BEGIN Data to examine

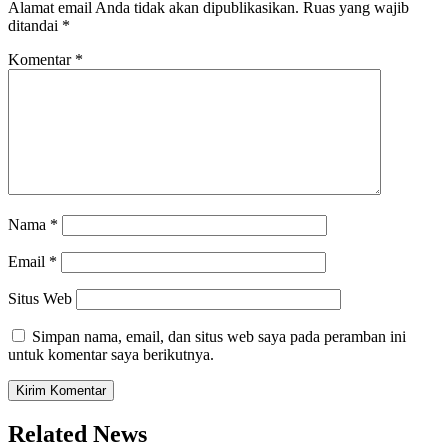
Alamat email Anda tidak akan dipublikasikan.
Ruas yang wajib
ditandai
*
Komentar
*
Nama
*
Email
*
Situs Web
Simpan nama, email, dan situs web saya pada peramban ini
untuk komentar saya berikutnya.
Related News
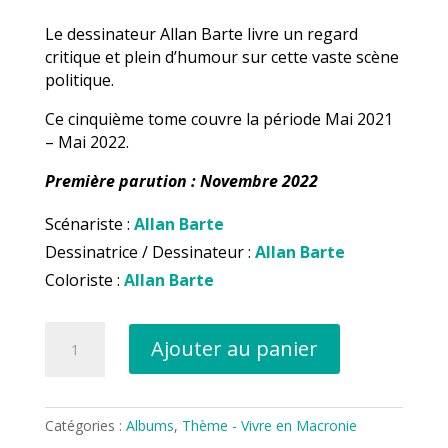
client
Le dessinateur Allan Barte livre un regard
critique et plein d’humour sur cette vaste scène
politique.
Ce cinquième tome couvre la période Mai 2021
– Mai 2022.
Première parution : Novembre 2022
Scénariste :
Allan Barte
Dessinatrice / Dessinateur :
Allan Barte
Coloriste :
Allan Barte
quantité
Ajouter au panier
de
Vivre
en
Macronie
Catégories :
Albums
,
Thème - Vivre en Macronie
T5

END Data to examine

Word for word, give the data above again, without any images.

Alamat email Anda tidak akan dipublikasikan.
Ruas yang wajib
ditandai
*
Komentar
*
Nama
*
Email
*
Situs Web
Simpan nama, email, dan situs web saya pada peramban ini
untuk komentar saya berikutnya.
Related News
client
Le dessinateur Allan Barte livre un regard
critique et plein d’humour sur cette vaste scène
politique.
Ce cinquième tome couvre la période Mai 2021
– Mai 2022.
Première parution : Novembre 2022
Scénariste :
Allan Barte
Dessinatrice / Dessinateur :
Allan Barte
Coloriste :
Allan Barte
quantité
Ajouter au panier
de
Vivre
en
Macronie
Catégories :
Albums
,
Thème - Vivre en Macronie
T5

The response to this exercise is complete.